If you are like me, my consumption of chocolates goes up maybe 200% during the Christmas season. Truffles, Marie’s, Ghirardelli’s, chocolate turtles, chocolate drops, white chocolate, Belgium chocolates – how many more of them can I name? So other than putting on a few pounds or messing up my complexion, why worry?

Here is the real scoop. Chocolates contain relatively high levels of toxic heavy metals. Especially worrisome is cadmium and lead. Consumer Report reported that 23 of the 28 brands of all the dark chocolate candy bars tested contained levels of cadmium and lead heavy metals at levels that are considered toxic to humans. Brands checked included Dove, Ghirardelli, and lesser-known brands such as Alter Eco and Mast. You also can’t escape potential toxicity by sticking to milk chocolate. Milk chocolate has also a heavy metal contamination issue but not quite as high. Yet, I acknowledge that chocolate contains flavanols which are shown to promote the human immune response. Kind of counterintuitive, huh?

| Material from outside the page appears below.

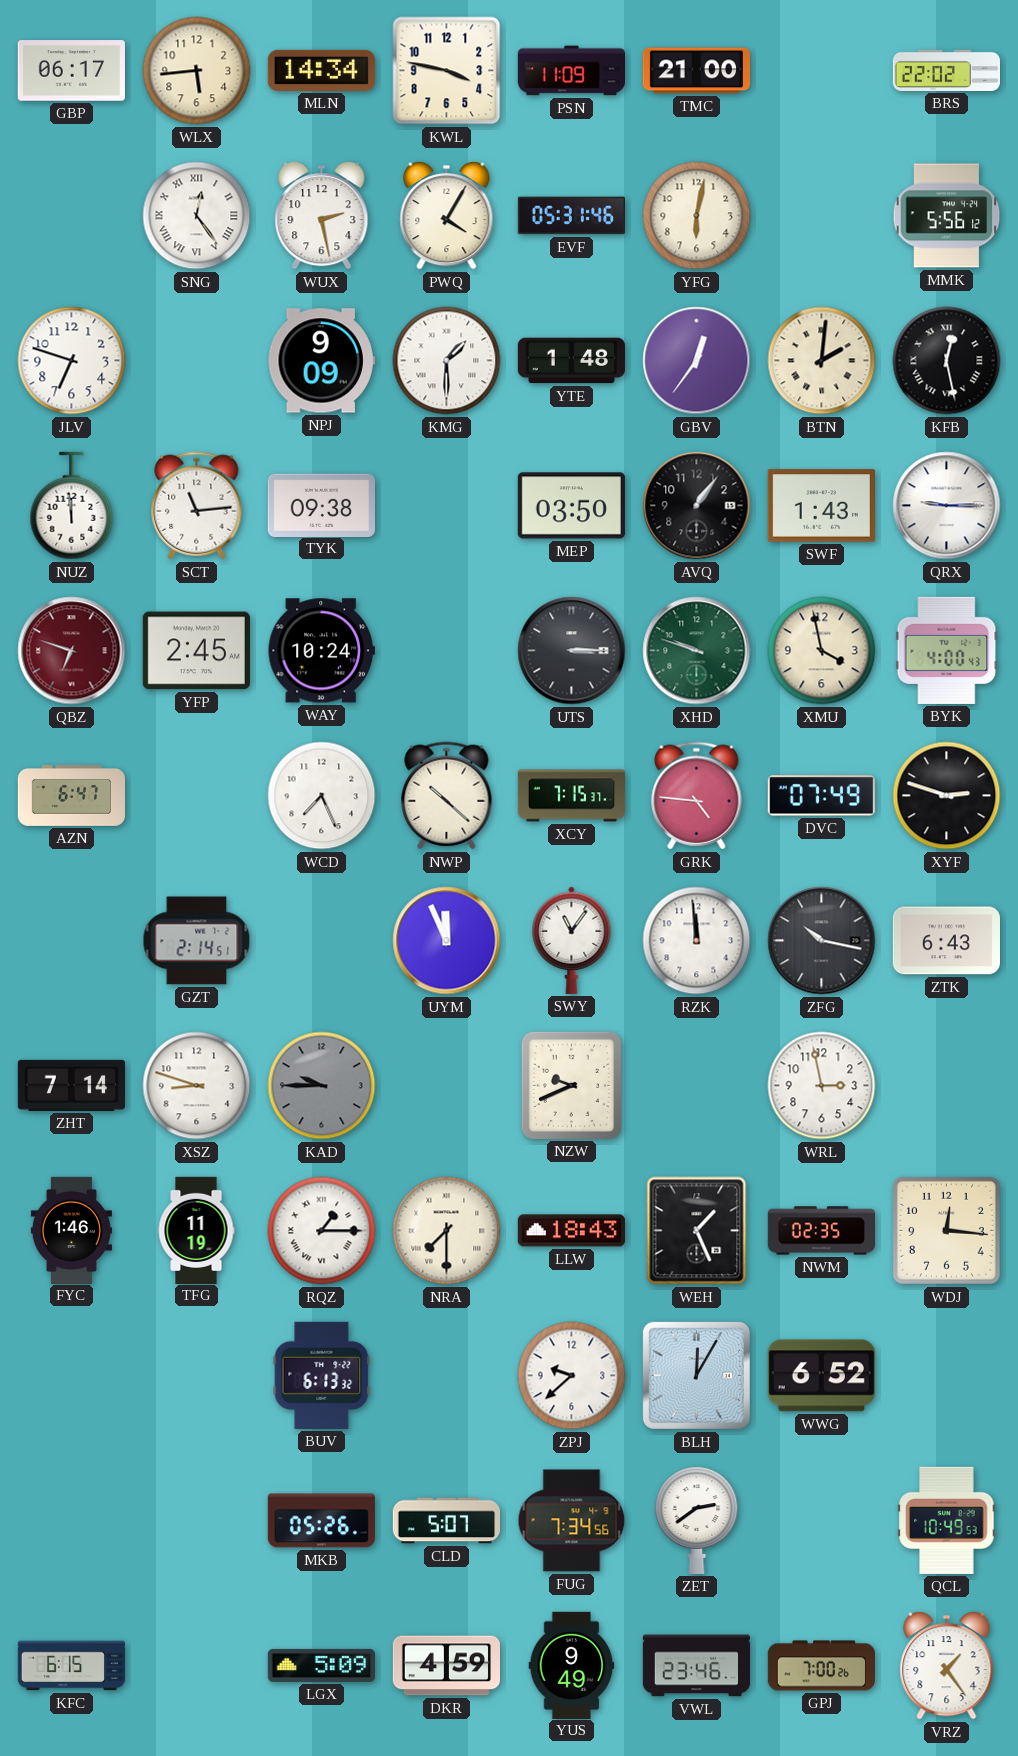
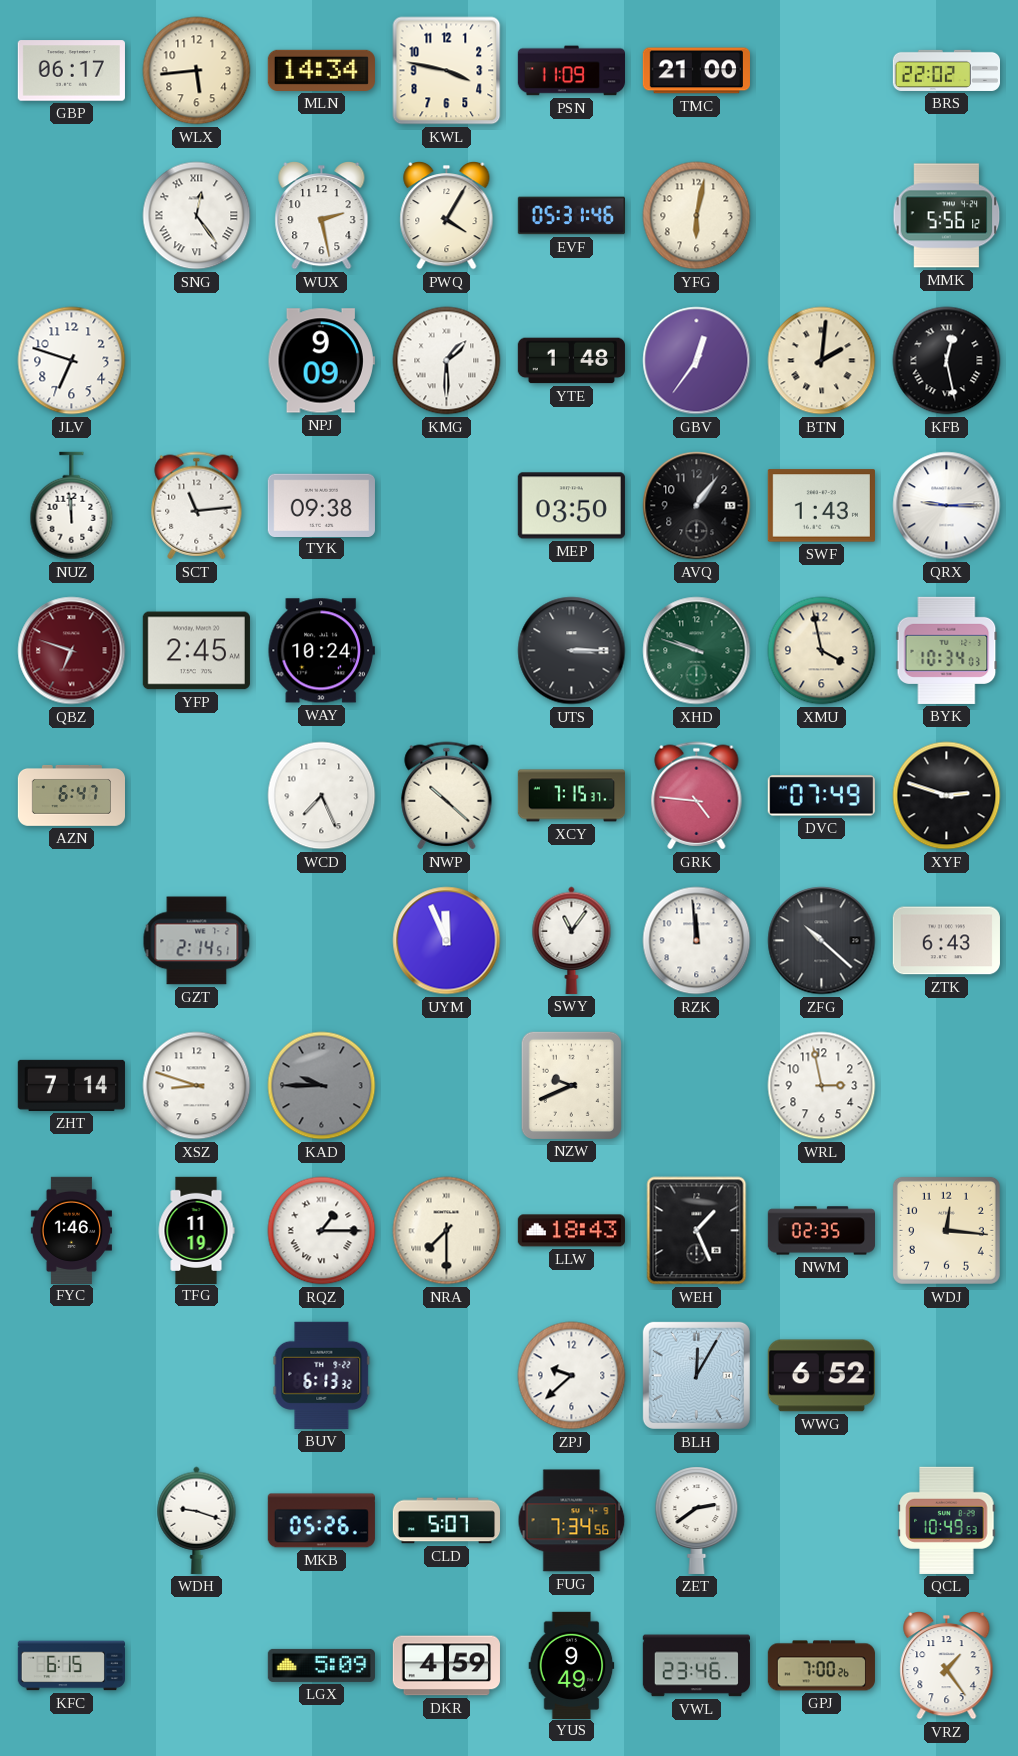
BYK: 4:00 -> 10:34
ZFG: 10:17 -> 10:22
WDH: none -> 9:18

One candy bar daily from these brands put the lead and cadmium levels over the dietary safe level for adults. Lead is especially worrisome for children who are vulnerable at much lower toxicity levels to developmental problems , impaired brain function, lower IQ scores and other issues. Lead exposure in adults can lead to neurological problems, hypertension, and an impaired immune system.

For this reason, lead has been banned in paint and plumbing since 1996. Readers may remember the 1990’s health scandal in Flint, Michigan caused by old lead-containing plumbing all over the city had not been replaced even when the issues with lead toxicity had been reported years earlier. After this discovery, for several years, the city had to provide bottled water for children and adults while a solution was sought for the lead toxicity. The old system water supply could be used for showers but not consumed. Don’t forget that lead-containing gasoline was also used by everyone with a vehicle until it was finally banned in 1996.

Chocolate candy is the major heavy metal concern for health scientists but don’t forget these heavy metals may also lurk in products such as hot chocolate, brownies, ice cream and cake mixes.

Lead contamination occurs because of exposure to soil and dust contamination on the outside shell of the cocoa bean in harvesting and processing. There are obvious solutions to lead contamination. It’s not hard - methods that lessen exposure to soil and lead-filled dust during harvest and processing.

Cadmium however is commonly found in soil and is incorporated into the cacao or cocoa bean during the growing season. Cocoa solids, the key ingredient of chocolate, is where this heavy metal hides.

Solving the problem with cadmium contamination incorporated into the cocoa bean isn’t so easy. Strategies being considered are breeding cocoa plants that absorb less cadmium or possibly replacing older cocoa trees with young trees that haven’t yet had cadmium uptake. Either of these solutions being considered would take years to fully implement and pricey.

There is an organization named As You Sow that has called for more accountability from the chocolate industry. Recent litigation by this organization has resulted in further chocolate research funded by the chocolate industry with regards to heavy metal contamination in food.

Before you get your knickers twisted into a wad and causing a wedgy, don’t forget these issues with heavy metals have also been reported as problematic in organic and conventionally produced sweet potatoes, potatoes, carrots and spinach.

My own opinion is to eat a wide variety of foods but do not consume either dark or light chocolate every day.

My confession is that I only consumed one small packet of M&M’s while wailing away on this commentary.